Muslim Internment Camps in China


Caroline Korinke, Staff Writer

Currently, there is a human rights crisis unfolding in China. Over the past five years, hundreds of thousands of Uyghur (wee-GOOR) Muslims, an Islamic minority group centered in western China, have been forced into ‘re-education’ camps in Xinjiang, a region in western China. Inhumane treatment ranging from religious persecution to forced labor and even torture has been reported in these camps. However, the Chinese government denies all accusations of maltreatment, calling the detention camps “vocational training centers” or “boarding schools” and insisting that nobody is being held against their will. Those who have been released from the camps usually say otherwise.
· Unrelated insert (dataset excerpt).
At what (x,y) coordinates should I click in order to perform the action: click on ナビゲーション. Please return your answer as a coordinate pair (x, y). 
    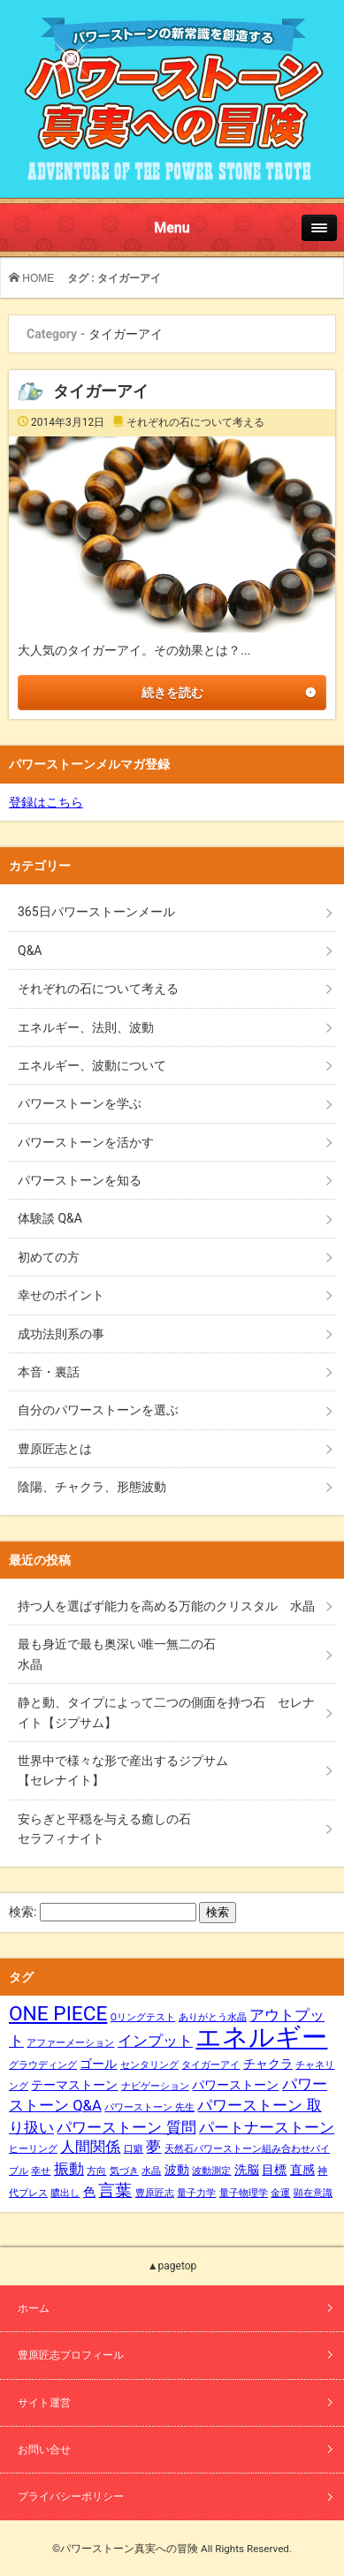     Looking at the image, I should click on (155, 2086).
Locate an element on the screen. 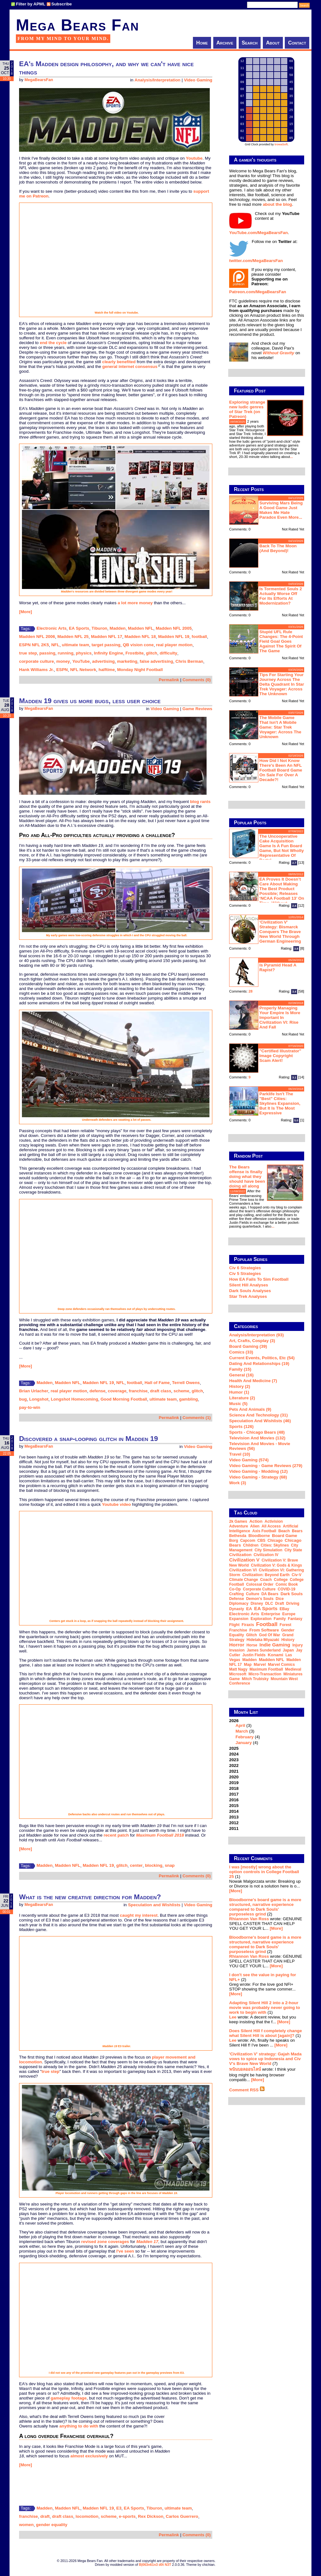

 Investigative journalists for The New York Times have interviewed several previous detainees and have uncovered the reason behind the internment camps. Uyghurs report they were forced to condemn their religion and pledge loyalty to the Communist Party of China at one of these camps. The Chinese government masks this indoctrination by claiming to only curb religious extremism and terrorism. 

Earlier this year, on July 10th, twenty-two United Nations ambassadors signed a letter condemning the Chinese government for violating human rights. Senior Ben Duong says that he thinks the internment camps are wrong because “it’s against their will.” The United States House of Representatives seems to agree. Earlier this month, The Guardian reported that a bill was passed that “requires the president to condemn abuses against Muslims and call for the closure of mass detention camps in the north-western region of Xinjiang.” Whether this bill causes new tensions to arise between China and the United States is yet to be seen. As China continues to deny what is happening in Xinjiang, various reports continue to expose the struggle between the Uyghur people and the Chinese government. Until then, the human rights crisis in Central Asia will continue to worsen.